TASK REQUIREMENTS
In the records below, find each line with the word "ESTE" and copy it.

AVAILABLE RECORDS
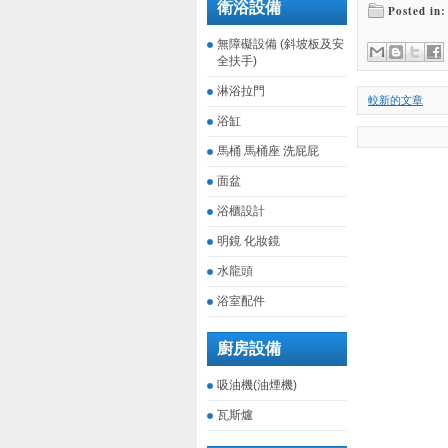
衛浴設備
Posted in:
無障礙設備 (斜坡板及安
全扶手)
淋浴拉門
較新的文章
浴缸
馬桶 馬桶座 洗屁屁
面盆
浴櫃設計
明鏡 化妝鏡
水龍頭
浴室配件
廚房設備
吸油機(油煙機)
瓦斯爐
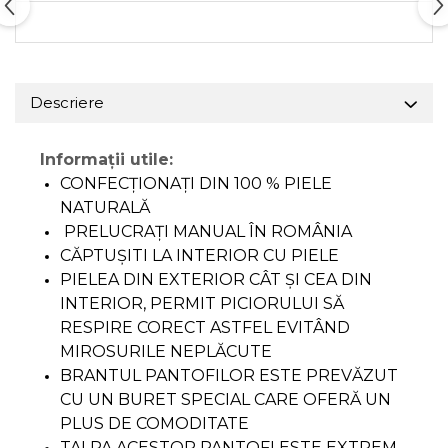
Descriere
Informații utile:
CONFECȚIONAȚI DIN 100 % PIELE
NATURALĂ
PRELUCRAȚI MANUAL ÎN ROMÂNIA
CĂPTUȘITI LA INTERIOR CU PIELE
PIELEA DIN EXTERIOR CÂT ȘI CEA DIN
INTERIOR, PERMIT PICIORULUI SĂ
RESPIRE CORECT ASTFEL EVITÂND
MIROSURILE NEPLĂCUTE
BRANTUL PANTOFILOR ESTE PREVĂZUT
CU UN BURET SPECIAL CARE OFERĂ UN
PLUS DE COMODITATE
TALPA ACESTOR PANTOFI ESTE EXTREM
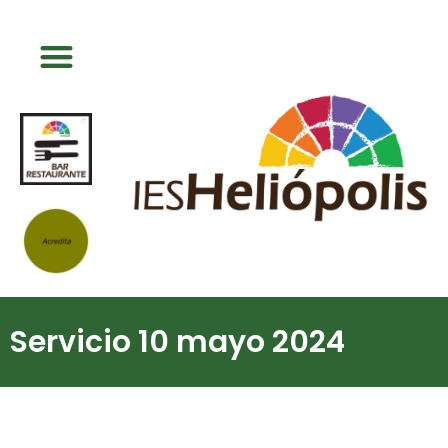
Servicio 10 mayo 2024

EXPECTED OUTPUT
BRANTUL PANTOFILOR ESTE PREVĂZUT
TALPA ACESTOR PANTOFI ESTE EXTREM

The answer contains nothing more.